Dataset entries:
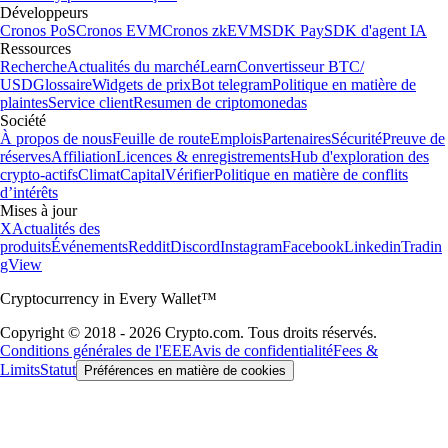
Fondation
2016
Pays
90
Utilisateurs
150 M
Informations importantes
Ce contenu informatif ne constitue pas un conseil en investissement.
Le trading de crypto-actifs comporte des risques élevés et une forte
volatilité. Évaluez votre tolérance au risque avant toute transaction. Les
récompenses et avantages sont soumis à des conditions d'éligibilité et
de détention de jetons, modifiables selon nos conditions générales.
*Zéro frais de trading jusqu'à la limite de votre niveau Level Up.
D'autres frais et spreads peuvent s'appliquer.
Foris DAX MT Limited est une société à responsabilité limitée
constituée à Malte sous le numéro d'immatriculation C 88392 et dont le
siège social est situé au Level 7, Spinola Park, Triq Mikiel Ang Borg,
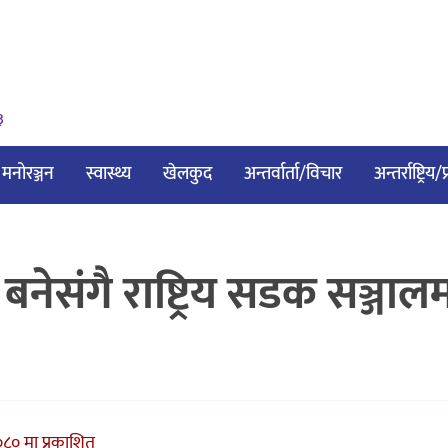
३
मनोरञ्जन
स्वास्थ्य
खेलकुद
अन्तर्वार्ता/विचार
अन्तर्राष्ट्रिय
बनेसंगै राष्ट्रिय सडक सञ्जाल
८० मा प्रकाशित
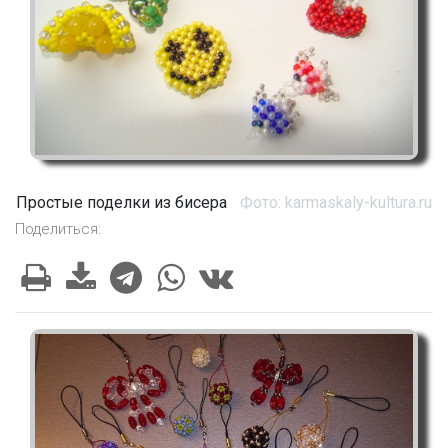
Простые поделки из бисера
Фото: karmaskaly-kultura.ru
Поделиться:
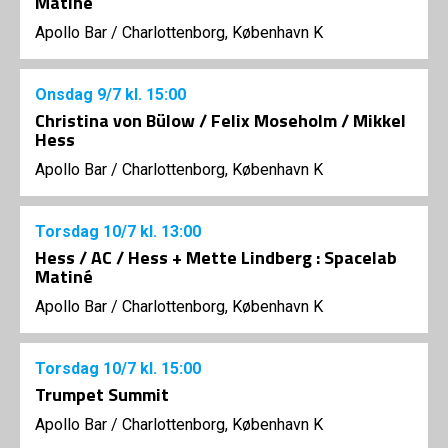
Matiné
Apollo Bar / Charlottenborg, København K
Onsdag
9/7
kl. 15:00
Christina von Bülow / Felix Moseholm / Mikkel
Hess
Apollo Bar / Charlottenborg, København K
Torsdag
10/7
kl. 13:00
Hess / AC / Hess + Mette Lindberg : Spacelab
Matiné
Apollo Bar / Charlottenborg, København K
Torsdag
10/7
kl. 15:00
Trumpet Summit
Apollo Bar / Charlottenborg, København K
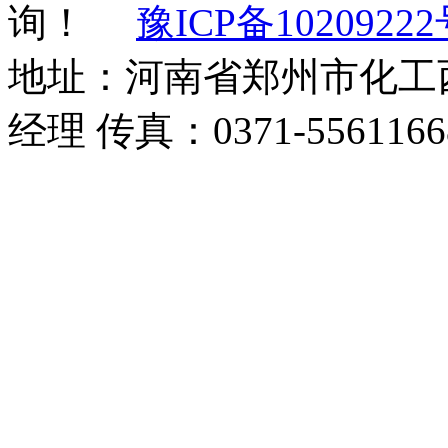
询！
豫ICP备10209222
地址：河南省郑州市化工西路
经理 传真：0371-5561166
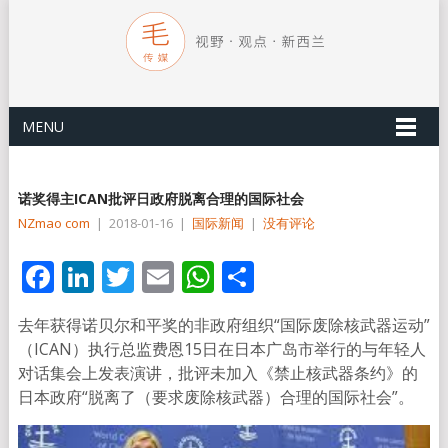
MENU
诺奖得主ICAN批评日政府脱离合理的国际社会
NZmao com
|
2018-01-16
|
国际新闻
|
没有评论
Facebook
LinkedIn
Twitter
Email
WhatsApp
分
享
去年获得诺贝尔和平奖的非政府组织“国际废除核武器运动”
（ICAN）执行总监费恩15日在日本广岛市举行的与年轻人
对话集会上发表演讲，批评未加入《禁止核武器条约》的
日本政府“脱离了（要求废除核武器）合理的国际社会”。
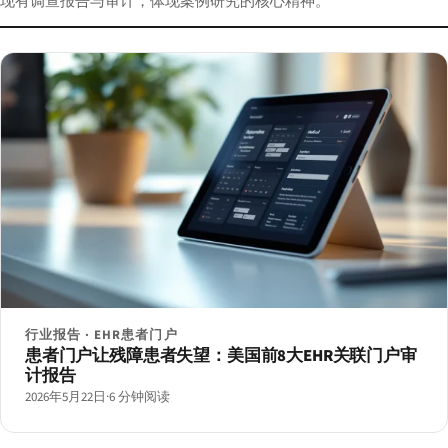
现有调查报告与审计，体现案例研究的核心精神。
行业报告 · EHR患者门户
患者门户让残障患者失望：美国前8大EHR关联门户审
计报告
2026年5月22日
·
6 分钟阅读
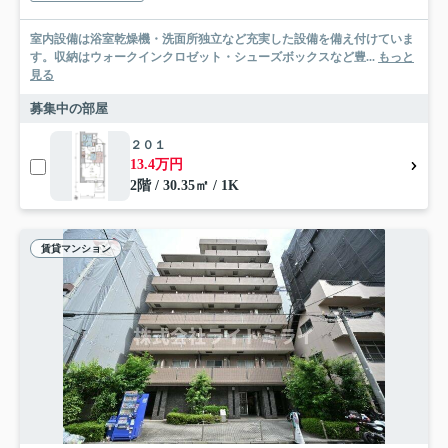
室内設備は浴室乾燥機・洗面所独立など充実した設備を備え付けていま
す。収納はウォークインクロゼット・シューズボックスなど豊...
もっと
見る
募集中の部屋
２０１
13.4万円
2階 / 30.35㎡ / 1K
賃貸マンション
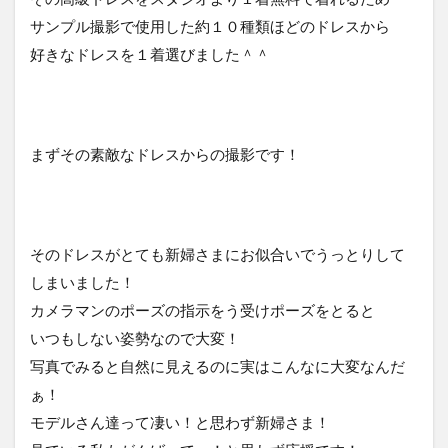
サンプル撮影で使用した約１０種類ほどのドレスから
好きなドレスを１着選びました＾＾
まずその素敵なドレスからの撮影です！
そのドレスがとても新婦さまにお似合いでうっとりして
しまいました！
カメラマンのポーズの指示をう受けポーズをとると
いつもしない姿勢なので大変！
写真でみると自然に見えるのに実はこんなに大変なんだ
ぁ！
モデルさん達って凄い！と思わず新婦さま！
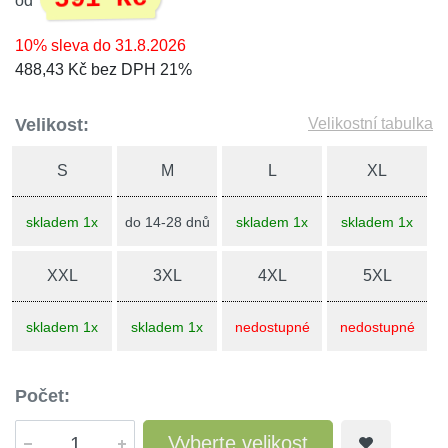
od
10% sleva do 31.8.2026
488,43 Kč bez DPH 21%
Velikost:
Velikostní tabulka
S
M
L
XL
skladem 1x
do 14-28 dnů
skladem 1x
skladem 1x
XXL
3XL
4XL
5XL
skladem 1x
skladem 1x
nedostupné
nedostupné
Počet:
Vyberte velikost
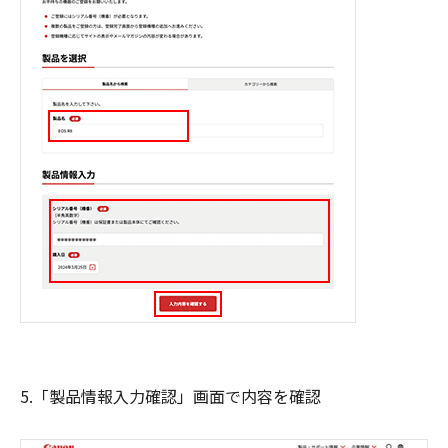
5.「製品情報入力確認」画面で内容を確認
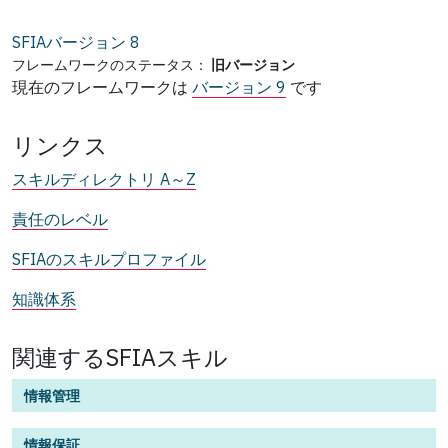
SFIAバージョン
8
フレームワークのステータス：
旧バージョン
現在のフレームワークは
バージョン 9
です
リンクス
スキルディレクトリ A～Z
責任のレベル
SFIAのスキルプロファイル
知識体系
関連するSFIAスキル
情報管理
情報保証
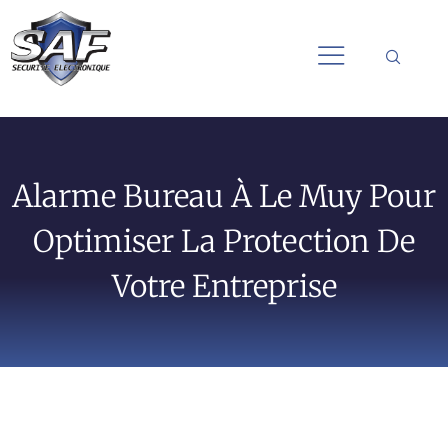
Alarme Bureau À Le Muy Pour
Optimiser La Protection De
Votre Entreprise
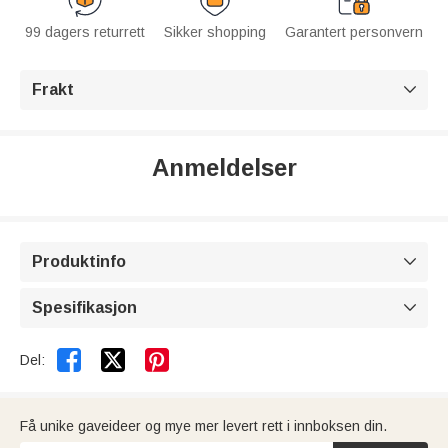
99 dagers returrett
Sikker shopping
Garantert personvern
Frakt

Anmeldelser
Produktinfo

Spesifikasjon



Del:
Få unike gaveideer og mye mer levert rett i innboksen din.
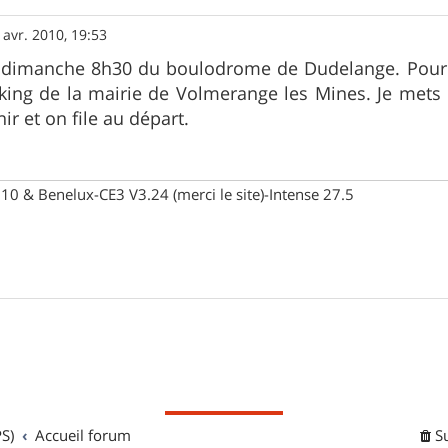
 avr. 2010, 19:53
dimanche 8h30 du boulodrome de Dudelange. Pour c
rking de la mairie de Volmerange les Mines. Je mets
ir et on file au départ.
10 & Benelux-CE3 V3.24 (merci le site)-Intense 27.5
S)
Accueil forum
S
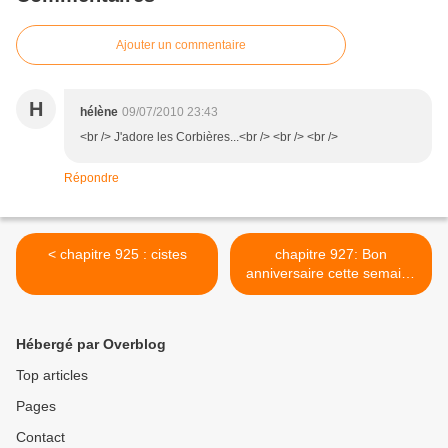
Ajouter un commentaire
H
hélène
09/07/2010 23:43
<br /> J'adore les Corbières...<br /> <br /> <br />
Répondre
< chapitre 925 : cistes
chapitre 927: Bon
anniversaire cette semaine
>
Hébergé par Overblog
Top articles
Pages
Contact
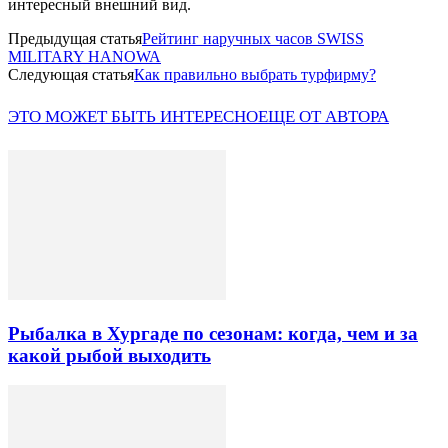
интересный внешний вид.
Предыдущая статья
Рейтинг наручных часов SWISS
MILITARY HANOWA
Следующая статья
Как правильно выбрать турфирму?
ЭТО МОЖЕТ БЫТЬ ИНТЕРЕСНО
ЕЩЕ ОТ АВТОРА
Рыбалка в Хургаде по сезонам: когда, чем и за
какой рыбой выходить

## DIRECTIONS FOR THIS TASK
Set down, word for word, only the lines running from the line with "モデルさん達って凄い！と思わず新婦さま！" through the final line of the entries above, omitting all pictures.

## EXERCISE RESPONSE
モデルさん達って凄い！と思わず新婦さま！
od
10% sleva do 31.8.2026
488,43 Kč bez DPH 21%
Velikost:
Velikostní tabulka
S
M
L
XL
skladem 1x
do 14-28 dnů
skladem 1x
skladem 1x
XXL
3XL
4XL
5XL
skladem 1x
skladem 1x
nedostupné
nedostupné
Počet:
Vyberte velikost
5.「製品情報入力確認」画面で内容を確認
SFIAバージョン
8
フレームワークのステータス：
旧バージョン
現在のフレームワークは
バージョン 9
です
リンクス
スキルディレクトリ A～Z
責任のレベル
SFIAのスキルプロファイル
知識体系
関連するSFIAスキル
情報管理
情報保証
Alarme Bureau À Le Muy Pour
Optimiser La Protection De
Votre Entreprise
99 dagers returrett
Sikker shopping
Garantert personvern
Frakt

Anmeldelser
Produktinfo

Spesifikasjon



Del:
Få unike gaveideer og mye mer levert rett i innboksen din.
 avr. 2010, 19:53
dimanche 8h30 du boulodrome de Dudelange. Pour c
rking de la mairie de Volmerange les Mines. Je mets
ir et on file au départ.
10 & Benelux-CE3 V3.24 (merci le site)-Intense 27.5
S)
Accueil forum
S
Ajouter un commentaire
H
hélène
09/07/2010 23:43
<br /> J'adore les Corbières...<br /> <br /> <br />
Répondre
< chapitre 925 : cistes
chapitre 927: Bon
anniversaire cette semaine
>
Hébergé par Overblog
Top articles
Pages
Contact
интересный внешний вид.
Предыдущая статья
Рейтинг наручных часов SWISS
MILITARY HANOWA
Следующая статья
Как правильно выбрать турфирму?
ЭТО МОЖЕТ БЫТЬ ИНТЕРЕСНО
ЕЩЕ ОТ АВТОРА
Рыбалка в Хургаде по сезонам: когда, чем и за
какой рыбой выходить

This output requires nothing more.